A:CT of patient 1 (44-year-old female) of family 8 shows multiple cysts distributed in the lower lung. B: Patient 1 (35-year-old male) of family 52 had fibrofolliculomas on the face and neck. C, D, E: Magnetic resonance imaging of the kidneys showing angiomyolipoma (patient 1 of family 12):C, focal abnormally high signal in the right kidney. D, decreased signal in the out of phase lesion suggesting adipose tissue. E, no enhancement on enhanced scan also suggests adipose tissue

Eighty-six patients were examined by dermatologists and 66 patients (77%) were noted to have skin lesions. Histopathological confirmation of epidermoid cysts was seen in 6 patients, histopathological confirmation of fibrofolliculoma (FF)/trichodiscoma (TD) was achieved in 5 patients (Figs. 1-B and 2). The remaining patients were clinically diagnosed based on skin assessment as many individuals refused to undergo skin biopsy.

Fig. 2
figure 2

Skin biopsy of patient 74 (66-year-old male) of family 45: Hematoxylin and eosin staining of skin biopsy showing histologic features consistent with fibrofolliculoma (×200)

Renal imaging examination was performed in 78 patients, and 10 patients were found to have renal tumors (13%), including 5 cases of renal cancer and 5 cases of renal angiomyolipoma (AML). Three of the five patients diagnosed with renal cancer underwent nephrectomy. The histopathologic types were chromophobe, clear cell, and low-grade eosinophilic renal cell carcinoma. The remaining two patients with renal cancer were diagnosed on imaging without histopathologic confirmation. One received renal artery chemoembolization, and the remaining patient is still being monitored. Five patients with renal angiomyolipoma (AML) came from family 6, family 8, family 12 and family 14, respectively. Two patients with AML from family 8 were siblings. The characteristics and genetic results of the five AML patients in our cohort are shown in Supplement Table 2; Fig. 1-C, D,E.

Germline mutation of the FLCN gene

Of the 100 patients with BHD, 85 cases were confirmed by genetic testing, 1 case diagnosed pathologically by skin biopsy, and the other 14 cases were diagnosed by clinical criteria alone. A total of 25 pathogenic gene mutations were detected. There were two significant gene fragment deletions (exon 1 and a heterozygous deletion spanning exons 1–3) and 23 point mutations detected.The 23 mutations included 9 frameshift mutations, 8 nonsense mutations, 2 splice site mutations, 2 missense mutations, 1 in-frame mutation, and 1 uncharacterized species (F59-1, exon11 c.1292_1300 + 4del).

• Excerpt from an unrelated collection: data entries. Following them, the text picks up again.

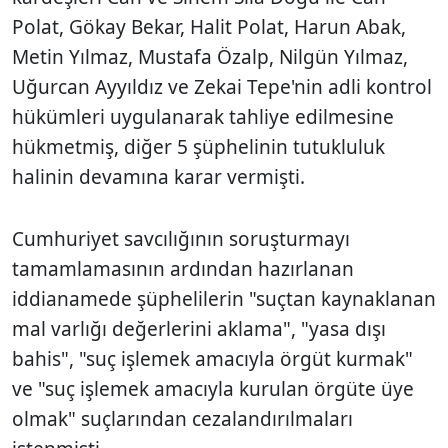
Polat, Gökay Bekar, Halit Polat, Harun Abak,
Metin Yılmaz, Mustafa Özalp, Nilgün Yılmaz,
Uğurcan Ayyıldız ve Zekai Tepe'nin adli kontrol
hükümleri uygulanarak tahliye edilmesine
hükmetmiş, diğer 5 şüphelinin tutukluluk
halinin devamına karar vermişti.
Cumhuriyet savcılığının soruşturmayı
tamamlamasının ardından hazırlanan
iddianamede şüphelilerin "suçtan kaynaklanan
mal varlığı değerlerini aklama", "yasa dışı
bahis", "suç işlemek amacıyla örgüt kurmak"
ve "suç işlemek amacıyla kurulan örgüte üye
olmak" suçlarından cezalandırılmaları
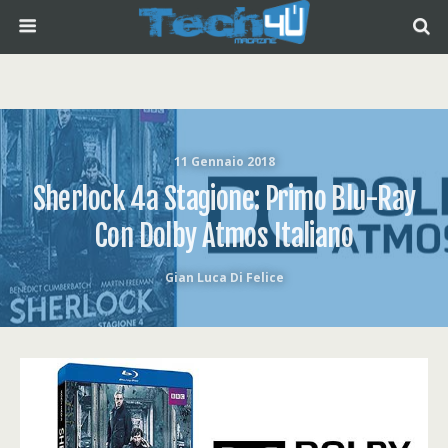
11 Gennaio 2018
Sherlock 4a Stagione: Primo Blu-Ray
Con Dolby Atmos Italiano
Gian Luca Di Felice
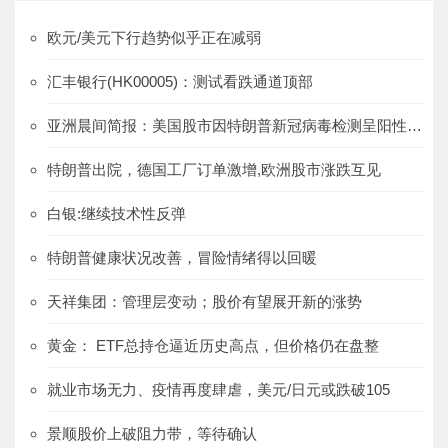
欧元/美元下行趋势似乎正在减弱
汇丰银行(HK00005)：测试看跌通道顶部
亚洲晨间简报：美国股市因特朗普新冠病毒检测呈阳性受到影响
特朗普出院，德国工厂订单激增,欧洲股市涨跌互见
白银:继续技术性反弹
特朗普健康状况改善，冒险情绪得以回暖
天祥集团：管理层变动；股价有望展开新的涨势
黄金： ETF总持仓逼近历史高点，但价格仍在盘整
就业市场无力、疫情再度肆虐，美元/日元或跌破105
景顺股价上破阻力带，等待确认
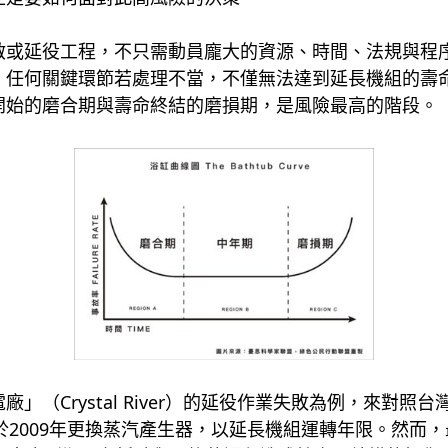
啟或延役工程，不只需動員龐大的資源、時間、法規與程
，任何關鍵環節若處理不當，不僅無法達到延長機組的壽
開始的磨合期與壽命終結的磨損期，是風險最高的階段。
」（Crystal River）的延役作業失敗為例，來對
於2009年更換蒸汽產生器，以延長機組運轉年限。然而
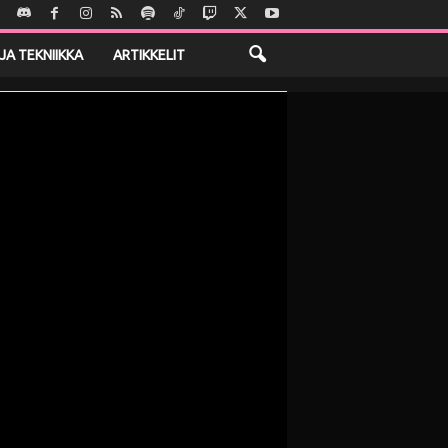
JA TEKNIIKKA
ARTIKKELIT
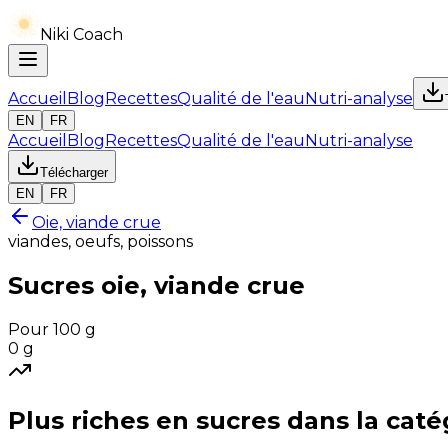
Niki Coach
Accueil
Blog
Recettes
Qualité de l'eau
Nutri-analyse
EN
FR
Accueil
Blog
Recettes
Qualité de l'eau
Nutri-analyse
Télécharger
EN
FR
Oie, viande crue
viandes, oeufs, poissons
Sucres
oie, viande crue
Pour 100 g
0
g
Plus riches en
sucres
dans la caté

The most frequent mutations were c.1285dup/del C, c.1015 C> T, c.1579_1580insA, exon1-3 del and c.1177_5 1177_3de1CTC, respectively. In addition, 6 novel mutations were identified (Fig. 3).

Fig. 3
figure 3

Mapping of FLCN variants for patients with Birt‑Hogg‑Dubé syndrome *25 FLCN mutations among 86 patients, including 6 novel mutations (marked in red). Numbers of patients shown within parentheses

Genotype–phenotype correlations

Pulmonary cysts were identified across all gene variants, with no statistically significant differences observed between the various genotypes. However, spontaneous pneumothorax was prevalent in those with exon1-3 del (91%), c.1285delC (85%), c.1177_51177_3de1CTC (67%), c.1579_1580insA (50%), and c.1015 C> T (44%). Furthermore, the exon1-3 deletion had a significantly higher risk of pneumothorax (91%) compared to c.1285dupC gene (30%) (95% CI: 0.31, 46.82, p = 0.015). The corresponding mutation types in the five renal cancer patients were exon 7 c.1364–1365 ins T, exon 12 c.1429 C> T, exon 1–3 deletion, and exon 11 c.1177-5_1177-3delCTC, respectively. Two patients with exon 1–3 deletion from family 34 were found to have both renal cancer and renal cyst lesions. The types of genetic variants of the 5 patients with renal angiomyolipoma were completely different including exon 14, c.1579_1580insA, exon 10, c.1177-5_1177-3delCTC, exon 7, c.T761C, and exon 1–3 deletion.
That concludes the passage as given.